PyCRAM ORM: An Overview#

What the ORM Is#

The Object–Relational Mapping (ORM) in PyCRAM is the layer that translates the framework’s in-memory datastructures into a relational database representation. It provides a structured way to persist plans, actions, spatial information, and execution outcomes so that they can be retrieved, analyzed, and compared across runs.

What It Is Used For#

The ORM is used to capture the structure and history of robot behavior. It stores plan hierarchies and their execution traces, the action intentions and the resolved actions that occurred at runtime, the spatial poses and transforms relevant to those actions, and the metadata that characterizes each execution. By turning these elements into queryable records, the ORM supports experiment tracking, benchmarking, and post hoc analysis.

Why It Is Helpful#

The ORM makes complex behavior legible and reproducible. It allows practitioners to recover the exact sequence of decisions and motions that took place, with timing and status information, and to relate those events to objects and places in the world. It enables analysts to ask performance questions at scale, to identify failure modes, and to audit how plan variants behave across different contexts. It also fosters interoperability by using a database format that is compatible with standard tooling for visualization and analytics.

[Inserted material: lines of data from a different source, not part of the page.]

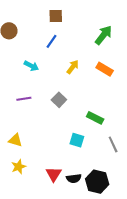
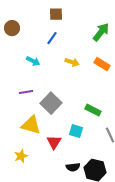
yellow arrow: (73, 67) -> (72, 62), turned 72
gray square: (59, 100) -> (51, 103), moved, size x1.5
yellow triangle: (15, 140) -> (31, 125), moved, size x1.5
red triangle: (54, 174) -> (54, 142), moved

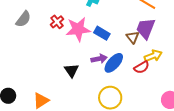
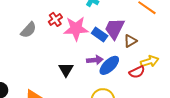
gray semicircle: (23, 19) -> (28, 30), moved
purple trapezoid: (146, 28) -> (115, 29), moved
brown triangle: (133, 37) -> (130, 41), turned 32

How the Model Is Generated#

PyCRAM uses an automated generator to keep the ORM aligned with the evolving domain model. The generator discovers relevant classes from the planning and action layers, from spatial data structures, and from semantic world entities, and then emits a coherent relational schema with mapped Python classes. Custom type handling is included for commonly used scientific data types such as numerical arrays, ensuring that rich data can be stored efficiently. This approach reduces manual maintenance and keeps the schema consistent with the rest of the framework.

What the Model Contains#

The generated model captures several categories of information:

  • Planning structure and execution state: The model records nodes within plans, their relationships, their statuses over time, and their start and end timestamps.

  • Action designators and realized actions: The model represents high-level action descriptions and links them to the actions that were ultimately carried out, including the parameters that guided those actions.

  • Spatial and temporal context: The model stores poses, orientations, transforms, and stamped headers so that actions can be analyzed in relation to time and reference frames.

  • World entities and semantics: The model links behavior to the semantic representations of bodies and objects in the environment in order to relate actions to real or simulated entities.

  • Execution metadata: The model captures run-specific context such as initial and final world states and the relevant robot and object poses, enabling detailed comparisons between executions.

How It Fits into the Workflow#

During execution, PyCRAM creates instances of actions, plan nodes, and spatial constructs as part of normal planning and ontrol. The ORM layer provides a uniform pathway for persisting these instances and their relationships to a database. Using this ORM layer a user can simply insert the whole plan into a database, the ORM will take care of recursively discovering all the relevant information from the plan and translating them into a format that can be inserted into the database. Afterward, users and tools can query the stored data to reproduce runs, examine performance, generate reports, or visualize plan structures and outcomes.

Key Takeaways#

  • The ORM provides a robust bridge between PyCRAM’s robotics abstractions and relational databases, allowing complex behavior to be stored and queried as structured data.

  • The schema is generated automatically to mirror the domain model and to include custom support for scientific data, which significantly reduces manual effort.

  • The stored information covers plans, actions, spatial context, world semantics, and execution metadata, which together enable reproducibility, analytics, and audits.

  • The ORM integrates naturally into the execution workflow, making it straightforward to capture and later analyze what happened and why.